Help, I’m stuck in FIN_WAIT_2 and I can’t get out

FIN_WAIT_2 is the most misunderstood state in the TCP state machine. It’s blamed for causing servers to fail, wasting system resources, and at least 1 person has claimed that it is the cause of the worldwide IP address shortage. In reality, it’s an innocent bystander, completely at the mercy of its peer at the remote end of the network.

The TCP state machine is defined in RFC-793, see figure 1. It states that from an ESTABLISHED state the machine moves into FIN_WAIT_1 when it sends a TCP packet with a FIN flag, indicating that the local application is finished sending data, to its peer at the other end of the network. The peer's TCP stack should send a packet with the ACK flag, acknowledging the FIN. When the ACK is received the machine moves to FIN_WAIT_2. It then waits for the peer to send a packet with the FIN flag. There is no time limit for when the peer must send its FIN. The FIN will be sent when the remote application on the peer shuts down its side of the socket. So having a connection stuck in FIN_WAIT_2 is an indication of the remote application not closing the connection. This ties up socket resources and the local port. Ordinarily tying up the local port is not a problem but if the local application is a server listening on a well known port and the server is stopped then it will not be able to properly listen on its well known port when its restarted. This typically causes the server to abort execution, but even if the server continues to execute it will not function properly.

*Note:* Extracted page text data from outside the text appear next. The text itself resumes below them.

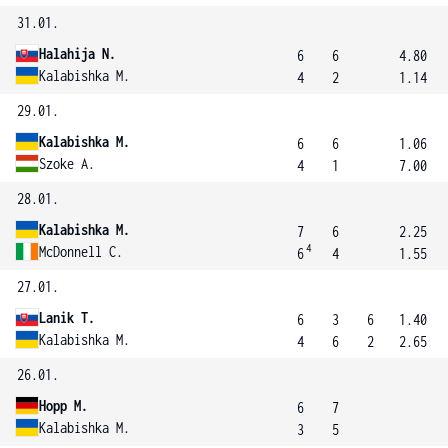
31.01.
Halahija N.
6
6
4.80
Kalabishka M.
4
2
1.14
29.01.
Kalabishka M.
6
6
1.06
Szoke A.
4
1
7.00
28.01.
Kalabishka M.
7
6
2.25
4
McDonnell C.
6
4
1.55
27.01.
Lanik T.
6
3
6
1.40
Kalabishka M.
4
6
2
2.65
26.01.
Hopp M.
6
7
Kalabishka M.
3
5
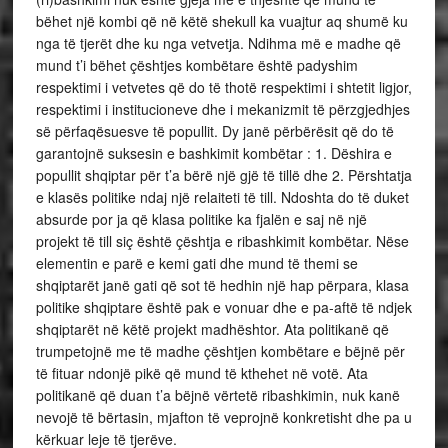
bëhet një kombi që në këtë shekull ka vuajtur aq shumë ku
nga të tjerët dhe ku nga vetvetja. Ndihma më e madhe që
mund t’i bëhet çështjes kombëtare është padyshim
respektimi i vetvetes që do të thotë respektimi i shtetit ligjor,
respektimi i institucioneve dhe i mekanizmit të përzgjedhjes
së përfaqësuesve të popullit. Dy janë përbërësit që do të
garantojnë suksesin e bashkimit kombëtar : 1. Dëshira e
popullit shqiptar për t’a bërë një gjë të tillë dhe 2. Përshtatja
e klasës politike ndaj një relaiteti të till. Ndoshta do të duket
absurde por ja që klasa politike ka fjalën e saj në një
projekt të till siç është çështja e ribashkimit kombëtar. Nëse
elementin e parë e kemi gati dhe mund të themi se
shqiptarët janë gati që sot të hedhin një hap përpara, klasa
politike shqiptare është pak e vonuar dhe e pa-aftë të ndjek
shqiptarët në këtë projekt madhështor. Ata politikanë që
trumpetojnë me të madhe çështjen kombëtare e bëjnë për
të fituar ndonjë pikë që mund të kthehet në votë. Ata
politikanë që duan t’a bëjnë vërtetë ribashkimin, nuk kanë
nevojë të bërtasin, mjafton të veprojnë konkretisht dhe pa u
kërkuar leje të tjerëve.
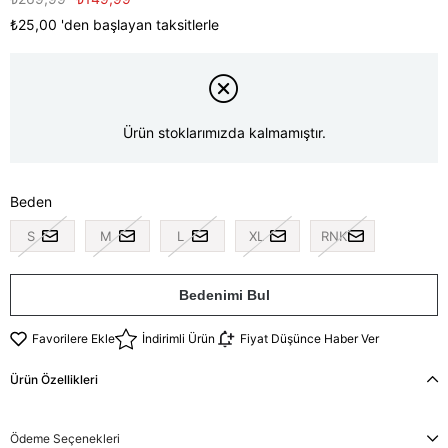
₺25,00
'den başlayan taksitlerle
Ürün stoklarımızda kalmamıştır.
Beden
S
M
L
XL
RNK
Bedenimi Bul
Favorilere Ekle
İndirimli Ürün
Fiyat Düşünce Haber Ver
Ürün Özellikleri
Ödeme Seçenekleri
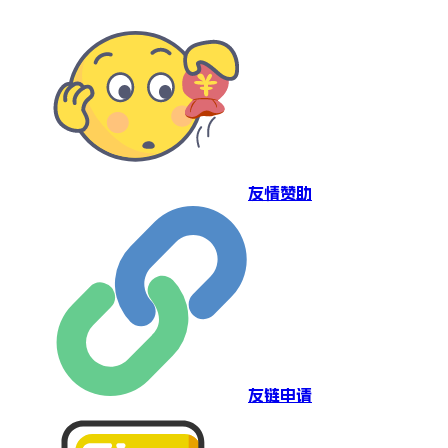
友情赞助
友链申请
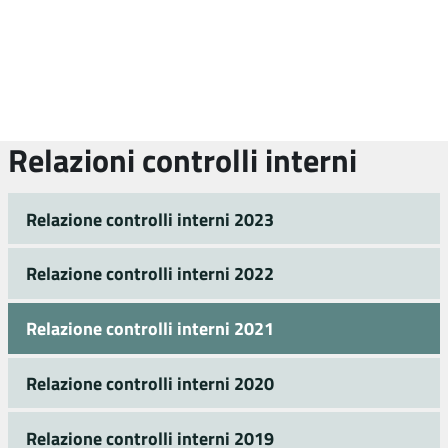
Relazioni controlli interni
Relazione controlli interni 2023
Relazione controlli interni 2022
Relazione controlli interni 2021
Relazione controlli interni 2020
Relazione controlli interni 2019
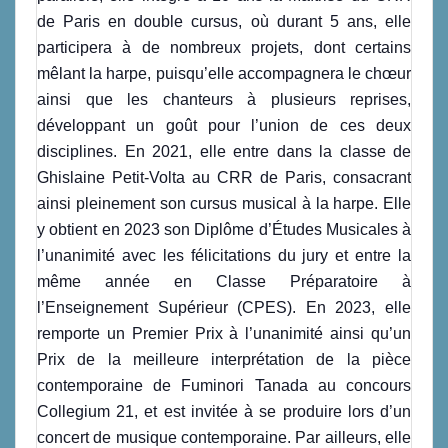
de Paris en double cursus, où durant 5 ans, elle
participera à de nombreux projets, dont certains
mêlant la harpe, puisqu’elle accompagnera le chœur
ainsi que les chanteurs à plusieurs reprises,
développant un goût pour l’union de ces deux
disciplines. En 2021, elle entre dans la classe de
Ghislaine Petit-Volta au CRR de Paris, consacrant
ainsi pleinement son cursus musical à la harpe. Elle
y obtient en 2023 son Diplôme d’Études Musicales à
l’unanimité avec les félicitations du jury et entre la
même année en Classe Préparatoire à
l’Enseignement Supérieur (CPES). En 2023, elle
remporte un Premier Prix à l’unanimité ainsi qu’un
Prix de la meilleure interprétation de la pièce
contemporaine de Fuminori Tanada au concours
Collegium 21, et est invitée à se produire lors d’un
concert de musique contemporaine. Par ailleurs, elle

While this can be very inconvenient, it is within the specification of the TCP protocol. Never the less this is a very common complaint and all three of Stratus's operating systems address the issue.

In VOSTCP_OS, the issue is addressed in the suggestion OTP-326. Basically, this fix will time out and close a connection in FIN_WAIT_2 after tcpos_maxidle$ half seconds. (If you ask about the use of half seconds I'll have to write another article). The default value for the tcpos_maxidle$ external variable is 1200 (10 minutes). This suggestion was implemented in the following VOS releases:

12.2.1x12.3.1g13.2.1j

13.3.1g13.414

However, just having the appropriate VOS release is not enough. Because this is a change in behavior that not everyone may want the VOS engineers decided to require an extra step to activate the change. The external variable tcpos_timefinwait2$ must be set to 1. It must be set before the connection moves into FIN_WAIT_2, changing it after a connection is in FIN_WAIT_2 will have no effect on the connection. Its possible to change the value of tcpos_maxidle$ to reduce the time a connection can remain stuck in FIN_WAIT_2 but doing so will also effect the TCP keepalive timers and I don’t recommend it. You can display the value of tcpos_timefinwait2$ with the analyze_system display request, you can use the set_longword request to set the value to 1.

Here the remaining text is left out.